Records for processing —

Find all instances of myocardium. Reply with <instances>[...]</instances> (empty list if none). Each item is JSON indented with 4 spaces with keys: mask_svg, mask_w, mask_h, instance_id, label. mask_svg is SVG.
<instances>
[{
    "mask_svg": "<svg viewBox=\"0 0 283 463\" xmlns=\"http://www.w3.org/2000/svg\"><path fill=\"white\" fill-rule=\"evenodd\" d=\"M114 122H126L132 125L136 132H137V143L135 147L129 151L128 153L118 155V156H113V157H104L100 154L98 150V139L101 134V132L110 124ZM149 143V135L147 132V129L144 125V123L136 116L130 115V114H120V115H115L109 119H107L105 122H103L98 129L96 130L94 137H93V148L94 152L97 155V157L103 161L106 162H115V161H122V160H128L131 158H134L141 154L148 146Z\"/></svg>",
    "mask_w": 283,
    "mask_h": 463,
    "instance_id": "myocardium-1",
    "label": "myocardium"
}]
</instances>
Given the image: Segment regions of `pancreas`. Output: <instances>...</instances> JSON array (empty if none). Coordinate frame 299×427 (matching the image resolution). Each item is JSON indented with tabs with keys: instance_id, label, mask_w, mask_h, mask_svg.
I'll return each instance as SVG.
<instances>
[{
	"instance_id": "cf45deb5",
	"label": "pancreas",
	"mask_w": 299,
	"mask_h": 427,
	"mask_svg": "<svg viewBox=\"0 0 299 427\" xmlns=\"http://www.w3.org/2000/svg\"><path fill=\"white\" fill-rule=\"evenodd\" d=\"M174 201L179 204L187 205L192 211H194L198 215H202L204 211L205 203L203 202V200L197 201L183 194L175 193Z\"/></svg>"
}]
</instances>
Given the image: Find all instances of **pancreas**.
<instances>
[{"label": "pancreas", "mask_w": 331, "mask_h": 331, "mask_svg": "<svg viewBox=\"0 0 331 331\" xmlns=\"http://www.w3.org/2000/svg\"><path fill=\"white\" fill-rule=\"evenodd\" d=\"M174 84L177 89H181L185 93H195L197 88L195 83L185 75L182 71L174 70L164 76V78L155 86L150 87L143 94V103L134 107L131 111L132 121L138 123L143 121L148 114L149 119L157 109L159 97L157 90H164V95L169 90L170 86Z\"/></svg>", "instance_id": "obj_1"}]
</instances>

Activity —
Return exactly the lines from the line holding "Given the image: Segment" to the last line of the data, with both of those lines included and nothing added.

Solution to the exercise —
Given the image: Segment regions of `pancreas`. Output: <instances>...</instances> JSON array (empty if none). Coordinate frame 299×427 (matching the image resolution). Each item is JSON indented with tabs with keys: instance_id, label, mask_w, mask_h, mask_svg.
I'll return each instance as SVG.
<instances>
[{
	"instance_id": "cf45deb5",
	"label": "pancreas",
	"mask_w": 299,
	"mask_h": 427,
	"mask_svg": "<svg viewBox=\"0 0 299 427\" xmlns=\"http://www.w3.org/2000/svg\"><path fill=\"white\" fill-rule=\"evenodd\" d=\"M174 201L179 204L187 205L192 211H194L198 215H202L204 211L205 203L203 202V200L197 201L183 194L175 193Z\"/></svg>"
}]
</instances>
Given the image: Find all instances of **pancreas**.
<instances>
[{"label": "pancreas", "mask_w": 331, "mask_h": 331, "mask_svg": "<svg viewBox=\"0 0 331 331\" xmlns=\"http://www.w3.org/2000/svg\"><path fill=\"white\" fill-rule=\"evenodd\" d=\"M174 84L177 89H181L185 93H195L197 88L195 83L185 75L182 71L174 70L164 76V78L155 86L150 87L143 94V103L134 107L131 111L132 121L138 123L143 121L148 114L149 119L157 109L159 97L157 90H164V95L169 90L170 86Z\"/></svg>", "instance_id": "obj_1"}]
</instances>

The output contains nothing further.